Hi all, wondering if there's someone out there with knowledge of reproduction cast iron wood burning parlour stoves from Taiwan who can tell me if mine has asbestos in it (picture of an identical one below). Specifically, I've noticed the back panel of the fire box is not made of cast iron - it's some sort of ceramic or cement. Could this be an asbestos-containing compound?

There are no gaskets or ropes, so no worries there, but I am curious about the material used for that rear panel.

There's no manufacturer information I can find on it anywhere... just has "Taiwan" cast on the back panel.
	

		
			
		

		
	







Sent from my SM-N910W8 using Tapatalk


----------



## DAKSY (Mar 27, 2018)

Is this a gas burner or wood burner? I see that you posted to two different forums & I want to put in the correct one...


----------



## kjbteas (Mar 27, 2018)

DAKSY said:


> Is this a gas burner or wood burner? I see that you posted to two different forums & I want to put in the correct one...
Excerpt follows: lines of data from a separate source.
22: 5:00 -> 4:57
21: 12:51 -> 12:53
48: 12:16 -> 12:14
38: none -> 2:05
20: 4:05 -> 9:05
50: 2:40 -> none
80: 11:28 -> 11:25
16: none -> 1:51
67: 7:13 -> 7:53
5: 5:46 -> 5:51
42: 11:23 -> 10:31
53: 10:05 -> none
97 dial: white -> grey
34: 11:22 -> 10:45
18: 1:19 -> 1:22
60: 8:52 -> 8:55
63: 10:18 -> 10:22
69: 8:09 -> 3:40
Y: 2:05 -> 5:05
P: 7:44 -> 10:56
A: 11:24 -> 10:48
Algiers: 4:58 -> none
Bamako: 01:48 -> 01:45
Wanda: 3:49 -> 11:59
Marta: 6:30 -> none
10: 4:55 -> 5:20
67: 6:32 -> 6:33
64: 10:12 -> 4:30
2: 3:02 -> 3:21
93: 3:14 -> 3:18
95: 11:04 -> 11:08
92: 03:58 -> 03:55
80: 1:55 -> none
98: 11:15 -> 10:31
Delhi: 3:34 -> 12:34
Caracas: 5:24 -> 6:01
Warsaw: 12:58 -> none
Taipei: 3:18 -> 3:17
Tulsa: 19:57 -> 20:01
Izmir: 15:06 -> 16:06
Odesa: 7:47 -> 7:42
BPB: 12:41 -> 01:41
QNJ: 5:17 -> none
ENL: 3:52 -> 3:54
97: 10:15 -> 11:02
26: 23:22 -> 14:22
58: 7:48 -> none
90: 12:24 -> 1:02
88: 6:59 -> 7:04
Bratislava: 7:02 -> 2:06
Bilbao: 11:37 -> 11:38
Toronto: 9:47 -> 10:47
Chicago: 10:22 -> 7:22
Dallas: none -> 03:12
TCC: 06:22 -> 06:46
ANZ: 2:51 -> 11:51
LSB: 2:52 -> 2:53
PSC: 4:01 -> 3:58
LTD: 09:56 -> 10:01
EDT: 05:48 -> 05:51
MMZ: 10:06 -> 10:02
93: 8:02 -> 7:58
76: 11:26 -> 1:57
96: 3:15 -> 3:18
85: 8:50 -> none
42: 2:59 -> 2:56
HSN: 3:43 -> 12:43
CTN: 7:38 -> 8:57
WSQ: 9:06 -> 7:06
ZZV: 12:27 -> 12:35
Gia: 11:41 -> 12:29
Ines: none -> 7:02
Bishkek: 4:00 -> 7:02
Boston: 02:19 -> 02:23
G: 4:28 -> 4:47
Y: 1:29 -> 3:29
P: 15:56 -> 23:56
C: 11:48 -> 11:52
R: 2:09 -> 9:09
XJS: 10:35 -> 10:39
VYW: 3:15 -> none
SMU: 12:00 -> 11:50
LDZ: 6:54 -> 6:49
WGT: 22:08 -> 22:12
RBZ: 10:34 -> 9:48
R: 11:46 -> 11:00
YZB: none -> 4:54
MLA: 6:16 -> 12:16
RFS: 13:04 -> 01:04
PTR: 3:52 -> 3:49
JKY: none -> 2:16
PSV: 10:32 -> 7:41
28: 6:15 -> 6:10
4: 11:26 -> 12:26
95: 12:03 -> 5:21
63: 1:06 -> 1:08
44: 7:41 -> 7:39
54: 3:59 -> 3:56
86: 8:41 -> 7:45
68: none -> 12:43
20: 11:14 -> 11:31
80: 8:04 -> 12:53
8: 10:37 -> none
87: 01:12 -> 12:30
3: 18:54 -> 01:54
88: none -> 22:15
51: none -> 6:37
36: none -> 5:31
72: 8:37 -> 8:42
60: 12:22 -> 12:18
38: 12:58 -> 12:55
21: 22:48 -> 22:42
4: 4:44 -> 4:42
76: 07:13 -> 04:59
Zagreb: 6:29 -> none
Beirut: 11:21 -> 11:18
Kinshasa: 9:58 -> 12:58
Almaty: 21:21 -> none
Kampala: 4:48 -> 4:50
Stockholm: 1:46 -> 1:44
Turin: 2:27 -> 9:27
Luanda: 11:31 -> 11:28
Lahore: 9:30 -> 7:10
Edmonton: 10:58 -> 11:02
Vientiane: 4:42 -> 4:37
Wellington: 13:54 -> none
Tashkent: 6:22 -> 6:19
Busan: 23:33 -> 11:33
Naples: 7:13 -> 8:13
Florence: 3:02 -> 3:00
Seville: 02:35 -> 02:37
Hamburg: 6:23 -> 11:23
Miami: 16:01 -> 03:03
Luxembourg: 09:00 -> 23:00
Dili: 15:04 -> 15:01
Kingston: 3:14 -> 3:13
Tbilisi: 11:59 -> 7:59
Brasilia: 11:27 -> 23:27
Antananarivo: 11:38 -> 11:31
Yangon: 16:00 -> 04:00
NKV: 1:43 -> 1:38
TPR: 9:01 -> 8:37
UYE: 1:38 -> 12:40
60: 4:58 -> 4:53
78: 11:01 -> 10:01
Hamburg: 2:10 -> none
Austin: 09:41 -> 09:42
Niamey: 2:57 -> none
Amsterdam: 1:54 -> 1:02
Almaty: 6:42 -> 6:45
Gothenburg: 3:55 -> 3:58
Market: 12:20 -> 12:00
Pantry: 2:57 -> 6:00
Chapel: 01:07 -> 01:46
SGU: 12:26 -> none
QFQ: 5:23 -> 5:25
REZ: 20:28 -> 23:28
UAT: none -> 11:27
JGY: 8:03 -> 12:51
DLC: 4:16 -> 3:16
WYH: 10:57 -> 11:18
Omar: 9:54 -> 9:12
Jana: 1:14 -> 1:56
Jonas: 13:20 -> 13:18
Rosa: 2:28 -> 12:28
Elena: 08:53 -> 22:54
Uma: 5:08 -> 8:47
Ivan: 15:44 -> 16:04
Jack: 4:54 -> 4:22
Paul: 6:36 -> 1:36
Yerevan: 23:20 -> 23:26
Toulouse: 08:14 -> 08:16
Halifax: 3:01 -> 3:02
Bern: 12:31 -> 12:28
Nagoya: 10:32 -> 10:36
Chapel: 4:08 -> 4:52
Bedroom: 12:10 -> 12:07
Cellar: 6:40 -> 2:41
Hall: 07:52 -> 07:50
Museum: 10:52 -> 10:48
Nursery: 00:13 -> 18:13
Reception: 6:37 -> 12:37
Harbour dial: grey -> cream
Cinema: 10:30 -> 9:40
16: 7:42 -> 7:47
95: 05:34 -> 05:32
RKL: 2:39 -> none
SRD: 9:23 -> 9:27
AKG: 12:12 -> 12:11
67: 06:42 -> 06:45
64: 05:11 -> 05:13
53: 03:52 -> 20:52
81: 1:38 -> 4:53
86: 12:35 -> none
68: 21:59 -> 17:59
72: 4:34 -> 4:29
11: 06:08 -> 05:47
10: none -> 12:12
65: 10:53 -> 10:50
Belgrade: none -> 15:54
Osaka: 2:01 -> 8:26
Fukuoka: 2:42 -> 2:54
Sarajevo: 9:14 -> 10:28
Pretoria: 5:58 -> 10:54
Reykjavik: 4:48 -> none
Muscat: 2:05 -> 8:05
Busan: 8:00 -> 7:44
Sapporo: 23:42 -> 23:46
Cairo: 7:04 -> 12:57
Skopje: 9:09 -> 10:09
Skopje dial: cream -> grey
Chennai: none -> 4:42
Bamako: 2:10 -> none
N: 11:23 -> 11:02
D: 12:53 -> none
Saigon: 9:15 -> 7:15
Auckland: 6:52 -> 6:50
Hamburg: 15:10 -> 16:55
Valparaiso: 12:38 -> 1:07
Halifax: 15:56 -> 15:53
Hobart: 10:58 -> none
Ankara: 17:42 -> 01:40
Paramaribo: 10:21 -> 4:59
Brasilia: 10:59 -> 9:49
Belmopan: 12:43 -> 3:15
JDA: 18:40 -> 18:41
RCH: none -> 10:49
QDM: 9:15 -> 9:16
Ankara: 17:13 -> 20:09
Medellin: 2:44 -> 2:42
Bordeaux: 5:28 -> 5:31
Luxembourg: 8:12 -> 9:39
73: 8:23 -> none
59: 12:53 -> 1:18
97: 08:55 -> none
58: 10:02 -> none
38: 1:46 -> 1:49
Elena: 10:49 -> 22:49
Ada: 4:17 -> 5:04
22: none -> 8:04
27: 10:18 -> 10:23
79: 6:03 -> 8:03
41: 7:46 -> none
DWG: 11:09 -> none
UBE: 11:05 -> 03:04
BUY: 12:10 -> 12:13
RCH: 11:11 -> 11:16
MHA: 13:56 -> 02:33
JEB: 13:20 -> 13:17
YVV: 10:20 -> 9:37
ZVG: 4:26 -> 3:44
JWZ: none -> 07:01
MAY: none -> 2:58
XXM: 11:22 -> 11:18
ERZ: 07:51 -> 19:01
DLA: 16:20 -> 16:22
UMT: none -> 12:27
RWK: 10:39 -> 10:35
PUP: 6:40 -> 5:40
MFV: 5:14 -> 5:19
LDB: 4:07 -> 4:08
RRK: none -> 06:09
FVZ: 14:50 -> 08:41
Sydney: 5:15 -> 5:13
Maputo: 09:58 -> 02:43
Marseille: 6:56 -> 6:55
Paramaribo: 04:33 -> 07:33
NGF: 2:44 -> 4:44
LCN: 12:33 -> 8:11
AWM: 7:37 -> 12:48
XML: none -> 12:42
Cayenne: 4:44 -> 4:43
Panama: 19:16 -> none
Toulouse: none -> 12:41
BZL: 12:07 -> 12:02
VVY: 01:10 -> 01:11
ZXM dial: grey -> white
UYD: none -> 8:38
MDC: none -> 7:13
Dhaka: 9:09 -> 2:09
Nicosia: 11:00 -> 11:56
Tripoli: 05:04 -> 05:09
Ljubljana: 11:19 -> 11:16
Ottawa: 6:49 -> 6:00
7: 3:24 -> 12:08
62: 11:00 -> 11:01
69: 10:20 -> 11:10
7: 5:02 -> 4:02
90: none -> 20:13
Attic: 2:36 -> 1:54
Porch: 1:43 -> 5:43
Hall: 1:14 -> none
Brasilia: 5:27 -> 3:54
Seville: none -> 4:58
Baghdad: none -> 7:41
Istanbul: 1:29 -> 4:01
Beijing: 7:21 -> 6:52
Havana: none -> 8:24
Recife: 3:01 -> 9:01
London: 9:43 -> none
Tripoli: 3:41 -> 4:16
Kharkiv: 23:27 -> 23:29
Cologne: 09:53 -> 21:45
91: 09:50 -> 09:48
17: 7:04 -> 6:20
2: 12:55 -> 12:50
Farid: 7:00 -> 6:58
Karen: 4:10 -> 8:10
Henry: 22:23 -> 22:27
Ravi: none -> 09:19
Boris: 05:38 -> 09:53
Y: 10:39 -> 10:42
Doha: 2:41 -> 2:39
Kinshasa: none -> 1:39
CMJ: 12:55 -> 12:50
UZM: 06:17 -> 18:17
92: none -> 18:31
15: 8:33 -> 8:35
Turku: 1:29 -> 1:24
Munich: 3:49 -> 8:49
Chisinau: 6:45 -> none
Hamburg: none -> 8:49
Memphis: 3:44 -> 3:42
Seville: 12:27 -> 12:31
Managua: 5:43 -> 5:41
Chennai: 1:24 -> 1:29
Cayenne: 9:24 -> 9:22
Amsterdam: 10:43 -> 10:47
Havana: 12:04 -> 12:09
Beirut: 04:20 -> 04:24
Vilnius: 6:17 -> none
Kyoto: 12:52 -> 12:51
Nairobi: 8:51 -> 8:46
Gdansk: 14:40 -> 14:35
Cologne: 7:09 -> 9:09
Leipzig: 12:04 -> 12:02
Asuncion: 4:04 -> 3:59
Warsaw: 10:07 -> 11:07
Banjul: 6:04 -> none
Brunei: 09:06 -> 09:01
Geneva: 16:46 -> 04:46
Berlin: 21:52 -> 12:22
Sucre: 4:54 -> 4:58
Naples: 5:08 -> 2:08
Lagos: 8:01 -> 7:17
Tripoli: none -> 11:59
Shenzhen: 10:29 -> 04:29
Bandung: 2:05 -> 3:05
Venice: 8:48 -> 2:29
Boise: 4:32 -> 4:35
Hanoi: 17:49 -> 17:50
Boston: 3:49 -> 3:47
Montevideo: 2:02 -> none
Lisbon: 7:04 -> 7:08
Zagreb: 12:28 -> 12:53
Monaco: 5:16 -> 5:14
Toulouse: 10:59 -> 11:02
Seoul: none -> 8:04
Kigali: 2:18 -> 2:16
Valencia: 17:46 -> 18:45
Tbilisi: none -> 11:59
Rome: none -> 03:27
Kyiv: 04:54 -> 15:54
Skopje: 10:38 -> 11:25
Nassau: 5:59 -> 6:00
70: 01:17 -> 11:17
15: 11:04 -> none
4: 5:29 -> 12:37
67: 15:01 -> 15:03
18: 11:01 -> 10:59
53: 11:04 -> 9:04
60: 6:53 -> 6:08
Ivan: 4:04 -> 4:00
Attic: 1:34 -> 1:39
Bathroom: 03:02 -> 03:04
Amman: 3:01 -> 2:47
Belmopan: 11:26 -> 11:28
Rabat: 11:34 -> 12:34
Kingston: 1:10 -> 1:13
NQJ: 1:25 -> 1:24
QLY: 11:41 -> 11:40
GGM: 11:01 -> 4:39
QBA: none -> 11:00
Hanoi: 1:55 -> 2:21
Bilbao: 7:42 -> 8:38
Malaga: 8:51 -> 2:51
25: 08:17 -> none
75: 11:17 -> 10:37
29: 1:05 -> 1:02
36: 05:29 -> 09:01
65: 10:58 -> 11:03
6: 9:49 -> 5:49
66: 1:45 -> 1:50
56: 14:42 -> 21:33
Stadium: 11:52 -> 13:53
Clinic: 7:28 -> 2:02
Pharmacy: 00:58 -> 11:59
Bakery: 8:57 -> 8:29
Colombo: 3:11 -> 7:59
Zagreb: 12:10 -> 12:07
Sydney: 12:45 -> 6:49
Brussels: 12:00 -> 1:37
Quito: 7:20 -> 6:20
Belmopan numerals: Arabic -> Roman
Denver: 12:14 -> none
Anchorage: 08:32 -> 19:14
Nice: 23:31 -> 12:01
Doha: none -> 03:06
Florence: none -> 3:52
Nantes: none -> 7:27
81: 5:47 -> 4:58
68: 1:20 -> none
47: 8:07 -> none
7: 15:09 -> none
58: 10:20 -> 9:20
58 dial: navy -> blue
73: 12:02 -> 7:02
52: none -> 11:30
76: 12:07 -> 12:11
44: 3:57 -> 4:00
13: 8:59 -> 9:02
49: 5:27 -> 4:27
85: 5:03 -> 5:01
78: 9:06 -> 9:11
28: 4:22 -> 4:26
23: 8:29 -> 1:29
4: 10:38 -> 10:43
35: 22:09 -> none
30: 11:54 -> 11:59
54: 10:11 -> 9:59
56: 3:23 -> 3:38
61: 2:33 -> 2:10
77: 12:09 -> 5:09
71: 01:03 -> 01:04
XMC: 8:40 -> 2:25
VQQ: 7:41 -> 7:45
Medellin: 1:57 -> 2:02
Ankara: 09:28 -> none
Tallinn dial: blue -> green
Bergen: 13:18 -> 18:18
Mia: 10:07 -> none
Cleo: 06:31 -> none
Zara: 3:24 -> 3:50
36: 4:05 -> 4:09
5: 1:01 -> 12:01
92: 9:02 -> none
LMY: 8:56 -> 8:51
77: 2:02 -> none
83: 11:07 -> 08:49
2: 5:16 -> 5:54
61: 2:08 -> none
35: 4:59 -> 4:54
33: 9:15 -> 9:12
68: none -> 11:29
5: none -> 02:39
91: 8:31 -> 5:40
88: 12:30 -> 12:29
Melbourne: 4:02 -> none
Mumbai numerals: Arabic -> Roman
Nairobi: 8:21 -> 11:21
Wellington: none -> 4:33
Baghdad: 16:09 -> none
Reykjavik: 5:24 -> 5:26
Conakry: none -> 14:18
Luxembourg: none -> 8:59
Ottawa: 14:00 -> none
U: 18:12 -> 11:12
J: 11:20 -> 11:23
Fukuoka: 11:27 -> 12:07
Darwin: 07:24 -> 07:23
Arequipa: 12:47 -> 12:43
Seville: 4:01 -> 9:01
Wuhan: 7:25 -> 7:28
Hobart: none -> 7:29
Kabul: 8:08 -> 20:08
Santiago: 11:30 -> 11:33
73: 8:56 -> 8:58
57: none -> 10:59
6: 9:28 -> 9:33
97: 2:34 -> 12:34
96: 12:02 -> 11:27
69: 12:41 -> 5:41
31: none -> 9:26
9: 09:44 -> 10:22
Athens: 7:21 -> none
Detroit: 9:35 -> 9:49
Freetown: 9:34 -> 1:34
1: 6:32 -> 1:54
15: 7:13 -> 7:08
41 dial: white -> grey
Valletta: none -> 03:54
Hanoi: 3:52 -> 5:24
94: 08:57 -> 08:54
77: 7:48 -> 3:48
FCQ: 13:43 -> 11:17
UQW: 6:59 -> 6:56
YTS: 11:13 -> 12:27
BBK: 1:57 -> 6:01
Thanks, it's a wood burner.

Sent from my SM-N910W8 using Tapatalk


----------



## bholler (Mar 27, 2018)

kjbteas said:


> Thanks, it's a wood burner.
> 
> Sent from my SM-N910W8 using Tapatalk


As long as it is intact and not crumpling at all it shouldn't matter either way.  Are you sure it is the back panel and not a heat shield?  All of those I have seen were a full cast body.  Pretty poor quality castings but all cast.


----------



## kjbteas (Mar 27, 2018)

It's not crumbling, but needs a once over with a bronze brush to remove grime before painting. Definitely not cast iron - I tried a small corner with the bronze brush, and it's definitely not metal as far as I can tell. It's definitely some kind of ceramic or cement. Want to know if it's safe to restore it with a bronze brush wheel on a drill.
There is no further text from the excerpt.